François Hommeril élu président de la CFE-CGC

PARIS, 1 juin 2016 (AFP) – François Hommeril a été élu pour trois ans mercredi à la tête de la CFE-CGC, après avoir présenté son programme et lancé une diatribe contre « les gouvernants » qui ont « abandonné » la classe moyenne à un « capitalisme devenu fou ».

Réunie mercredi et jeudi en congrès trisannuel à Lyon, la Confédération française de l’encadrement-Confédération générale des cadres (CFE-CGC) a également confirmé la nomination d’Alain Giffard pour le secrétariat général et Franck Zid pour la trésorerie.

Ce trio a été élu avec 90,83% de voix pour, a annoncé la CFE-CGC à l’AFP.

M. Hommeril, géologue qui aura 55 ans en juillet, a fait toute sa carrière au sein du groupe industriel Pechiney (Alteo). Il remplace Carole Couvert, évincée après trois ans de présidence en raison de querelles internes de personnes.
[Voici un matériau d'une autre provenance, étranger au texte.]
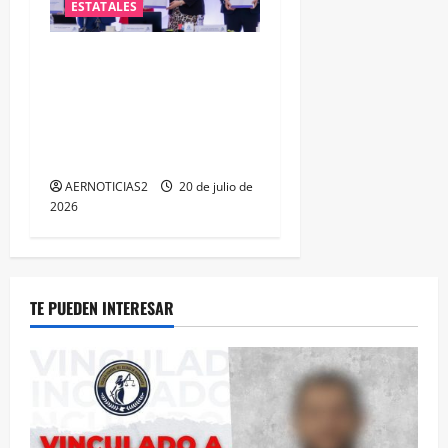
ESTATALES
FORTALECEN ATENCIÓN A
MUJERES A TRAVÉS DE LA
PROFESIONALIZACIÓN DEL
PERSONAL DE PRIMER
CONTACTO
AERNOTICIAS2
20 de julio de
2026
TE PUEDEN INTERESAR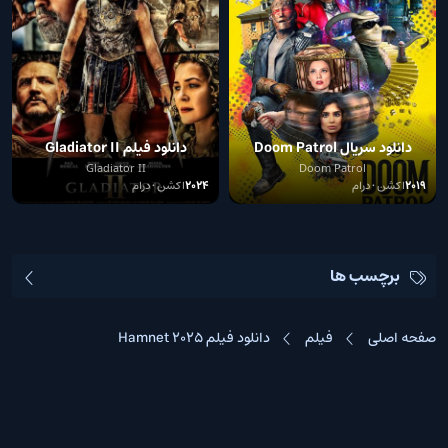
دانلود سریال Doom Patrol
دانلود فیلم Gladiator II
Gladiator II
Doom Patrol
2019
اکشن • درام
2024
اکشن • درام
برچسب ها
صفحه اصلی
فیلم
دانلود فیلم Hamnet 2025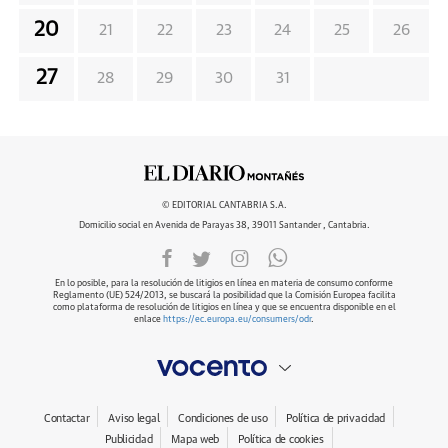
20
21
22
23
24
25
26
27
28
29
30
31
© EDITORIAL CANTABRIA S.A.
Domicilio social en Avenida de Parayas 38, 39011 Santander , Cantabria.
En lo posible, para la resolución de litigios en línea en materia de consumo conforme
Reglamento (UE) 524/2013, se buscará la posibilidad que la Comisión Europea facilita
como plataforma de resolución de litigios en línea y que se encuentra disponible en el
enlace
https://ec.europa.eu/consumers/odr
.
Contactar
Aviso legal
Condiciones de uso
Política de privacidad
Publicidad
Mapa web
Política de cookies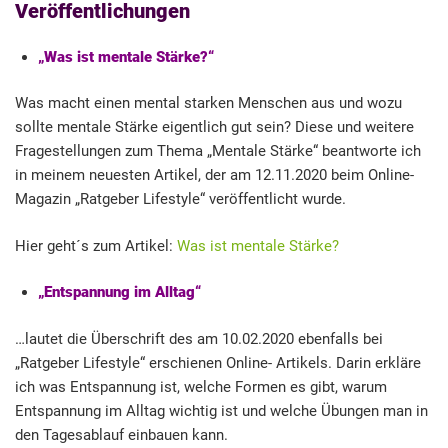
Veröffentlichungen
„Was ist mentale Stärke?“
Was macht einen mental starken Menschen aus und wozu
sollte mentale Stärke eigentlich gut sein? Diese und weitere
Fragestellungen zum Thema „Mentale Stärke“ beantworte ich
in meinem neuesten Artikel, der am 12.11.2020 beim Online-
Magazin „Ratgeber Lifestyle“ veröffentlicht wurde.
Hier geht´s zum Artikel:
Was ist mentale Stärke?
„Entspannung im Alltag“
…lautet die Überschrift des am 10.02.2020 ebenfalls bei
„Ratgeber Lifestyle“ erschienen Online- Artikels. Darin erkläre
ich was Entspannung ist, welche Formen es gibt, warum
Entspannung im Alltag wichtig ist und welche Übungen man in
den Tagesablauf einbauen kann.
Une fois élu, M. Hommeril l’a nommée présidente d’honneur de l’organisation.

Il a présenté son programme pour mettre en valeur un « syndicalisme utile », « rendre plus opérationnelle » la CFE-CGC, quatrième syndicat français derrière la CGT, la CFDT et FO, selon son discours dont l’AFP a obtenu copie.

Son objectif: améliorer la représentativité de l’organisation et « intensifier » les efforts pour renforcer la parité, « point sur lequel il faut le dire, nous ne montrons pas le bon exemple ». De fait, avec le départ de Carole Couvert, aucun syndicat représentatif français n’est plus dirigé par une femme.

Il a également critiqué les « gouvernants (qui) on failli » depuis plus de 20 ans. « Ils devaient nous protéger, ils s’y étaient engagés. Ils nous ont abandonnés au milieu d’un capitalisme devenu fou ».

« Sans volonté de réagir et de protéger la classe moyenne, ils ont choisi, pour faire face à cette crise économique qui n’en finit pas, le nivellement par le bas », a-t-il ajouté. « Ils se sont enfermés eux-mêmes dans la tenaille du pouvoir législatif européen et du pouvoir financier des multinationales », a-t-il ajouté.

« Infusant depuis 20 ans les mêmes remèdes, sans succès » et « constatant leur échec, ils veulent nous en tenir comptables, nous les partenaires sociaux ! », s’est-il encore insurgé.